## Computer Science 136 |

**Lecture 11: Comparable Objects, Sorting****Date: October 3, 2005**

- New option to avoid cortland and the Mac lab. JDK 1.5 on FreeBSD.
- Advance warning: our first exam is October 19 during lab period.
- There will be an opportunity to ask exam-related questions each day up until our exam.

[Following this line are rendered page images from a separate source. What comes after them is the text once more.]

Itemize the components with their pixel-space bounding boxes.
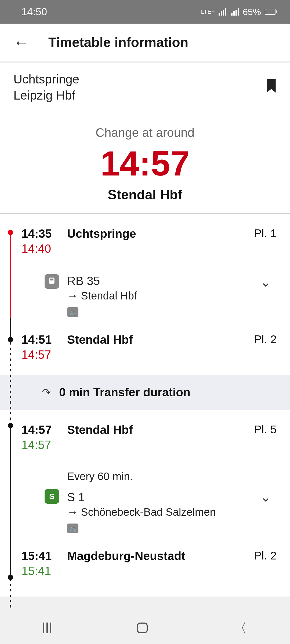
stop-row: 14:57 14:57 Stendal Hbf Pl. 5 bbox=[8, 412, 282, 462]
battery-icon bbox=[264, 9, 277, 15]
route-stations: Uchtspringe Leipzig Hbf bbox=[13, 71, 79, 104]
train-icon bbox=[45, 274, 59, 289]
change-label: Change at around bbox=[0, 125, 290, 140]
signal-icon bbox=[219, 8, 226, 16]
recents-button[interactable] bbox=[43, 623, 51, 633]
app-bar: ← Timetable information bbox=[0, 24, 290, 61]
stop-row: 14:51 14:57 Stendal Hbf Pl. 2 bbox=[8, 333, 282, 372]
station-name: Stendal Hbf bbox=[67, 423, 244, 437]
train-name: S 1 bbox=[67, 491, 255, 504]
station-name: Magdeburg-Neustadt bbox=[67, 549, 244, 563]
status-time: 14:50 bbox=[21, 6, 47, 18]
train-destination: → Stendal Hbf bbox=[67, 290, 255, 302]
change-time: 14:57 bbox=[0, 142, 290, 184]
stop-row: 14:35 14:40 Uchtspringe Pl. 1 bbox=[8, 227, 282, 266]
change-banner: Change at around 14:57 Stendal Hbf bbox=[0, 112, 290, 214]
realtime: 14:57 bbox=[21, 438, 67, 452]
network-label: LTE+ bbox=[201, 8, 215, 15]
chevron-down-icon[interactable]: ⌄ bbox=[255, 274, 277, 290]
status-right: LTE+ 65% bbox=[201, 7, 277, 17]
train-row[interactable]: S Every 60 min. S 1 → Schönebeck-Bad Sal… bbox=[8, 462, 282, 549]
transfer-bar: ↷ 0 min Transfer duration bbox=[0, 375, 290, 410]
train-row[interactable]: RB 35 → Stendal Hbf 🚲 ⌄ bbox=[8, 266, 282, 333]
platform: Pl. 2 bbox=[244, 333, 277, 346]
route-from: Uchtspringe bbox=[13, 71, 79, 87]
system-back-button[interactable]: 〈 bbox=[234, 619, 247, 637]
frequency: Every 60 min. bbox=[67, 470, 255, 482]
platform: Pl. 1 bbox=[244, 227, 277, 240]
change-station: Stendal Hbf bbox=[0, 187, 290, 203]
svg-rect-0 bbox=[49, 277, 54, 284]
platform: Pl. 2 bbox=[244, 549, 277, 562]
bike-icon: 🚲 bbox=[67, 307, 78, 317]
back-button[interactable]: ← bbox=[11, 30, 38, 54]
chevron-down-icon[interactable]: ⌄ bbox=[255, 470, 277, 505]
bookmark-icon[interactable] bbox=[266, 79, 277, 96]
battery-label: 65% bbox=[243, 7, 261, 17]
train-name: RB 35 bbox=[67, 274, 255, 288]
sbahn-icon: S bbox=[45, 489, 59, 504]
system-nav-bar: 〈 bbox=[0, 612, 290, 644]
realtime: 14:57 bbox=[21, 348, 67, 361]
station-name: Uchtspringe bbox=[67, 227, 244, 240]
scheduled-time: 14:57 bbox=[21, 423, 67, 437]
station-name: Stendal Hbf bbox=[67, 333, 244, 346]
route-to: Leipzig Hbf bbox=[13, 87, 79, 104]
scheduled-time: 15:41 bbox=[21, 549, 67, 563]
transfer-text: 0 min Transfer duration bbox=[59, 386, 190, 399]
status-bar: 14:50 LTE+ 65% bbox=[0, 0, 290, 24]
signal-icon-2 bbox=[231, 8, 239, 16]
bike-icon: 🚲 bbox=[67, 524, 78, 533]
route-header[interactable]: Uchtspringe Leipzig Hbf bbox=[0, 63, 290, 112]
platform: Pl. 5 bbox=[244, 423, 277, 436]
realtime: 14:40 bbox=[21, 242, 67, 255]
page-title: Timetable information bbox=[48, 35, 188, 50]
realtime: 15:41 bbox=[21, 564, 67, 578]
scheduled-time: 14:35 bbox=[21, 227, 67, 240]
train-destination: → Schönebeck-Bad Salzelmen bbox=[67, 506, 255, 518]
itinerary[interactable]: 14:35 14:40 Uchtspringe Pl. 1 RB 35 → St… bbox=[0, 214, 290, 597]
scheduled-time: 14:51 bbox=[21, 333, 67, 346]
home-button[interactable] bbox=[137, 623, 148, 633]
svg-rect-1 bbox=[50, 279, 53, 280]
stop-row: 15:41 15:41 Magdeburg-Neustadt Pl. 2 bbox=[8, 549, 282, 588]
transfer-icon: ↷ bbox=[13, 386, 59, 398]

If there is interest in a review session, we can arrange a time Monday or Tuesday evening.

- Lab 4 out - due Wednesday because of reading period.
`Comparable`objects- Sorting
- Bubble Sort
- Selection Sort
- recursive implementation
- correctness proof
- complexity proof

- Visit your favorite search engine to find Java applets that visualize these sorting techniques.

- BinSearch
- Swap
- SelectionSort

* *

To prove correctness of a procedure like our recursive selection sort, we use a form of proof by mathematical induction:

- Prove base case(s). (Usually this is trivial)
- Show that if algorithm works correctly for all simpler (i.e., smaller) input, then will work for current input.

To show that the `recSelSort` algorithm given earlier is correct, we will
reason by induction on the size of the array (i.e. on `lastIndex`)

Base: If `lastIndex <= 0` then at most one element in elts, and
hence sorted - correct.

Induction Hypothesis: Suppose it works if `lastIndex < n`.

Induction: Show it works if `last = n ( > 0)`.

The for loop finds largest element and then swaps it with `elts[lastIndex]`.

Thus `elts[lastIndex]` holds the largest element of list, while
others are held in `elts[0..lastIndex-1]`.

Since `lastIndex- 1 < lastIndex`, know (by induction hypothesis)
that

Because `elts[0..lastIndex-1]` in order and `elts[lastIndex]`
is * >= * all of them, `elts[0..lastIndex]` is sorted.

Success.

* *

Claim: `recSelSort(n-1,elts)` (i.e, on *n* elements) involves *n*(n-1)/2*
comparisons of elements of array.

Base: n = 0 or 1, 0 comparisons and *n*(n-1)/2 = 0*.

Induction hypothesis: Suppose `recSelSort(k-1,elts)` takes *k*(k-1)/2*
comparisons for all *k < n*.

Induction step: Show that it's true for *n* as well.

Look at algorithm: Run algorithm on `recSelSort(n-1,elts)`.
Therefore, *last = n-1*.

Go through for loop "last" = *n-1* times, w/ one comparison each
time through.

Thus *n-1* comparisons. The only other comparisons are in the recursive
call:
`recSelSort(last-1,elts)` where *last = n-1*.

But by induction (since *last < n*), this takes *last*(last-1)/2 =
(n-1)*(n-2)/2* comparisons.

Therefore, altogether we have *(n-1) + (n-1)*(n-2)/2 = (n-1)*2/2 +
(n-1)*(n-2)/2
= (n-1)*(2 + n-2)/2 = (n-1)*n/2 = n(n-1)/2* comparisons.

Finished proof.

Therefore `recSelSort` takes *O(n ^{2})* comparisons.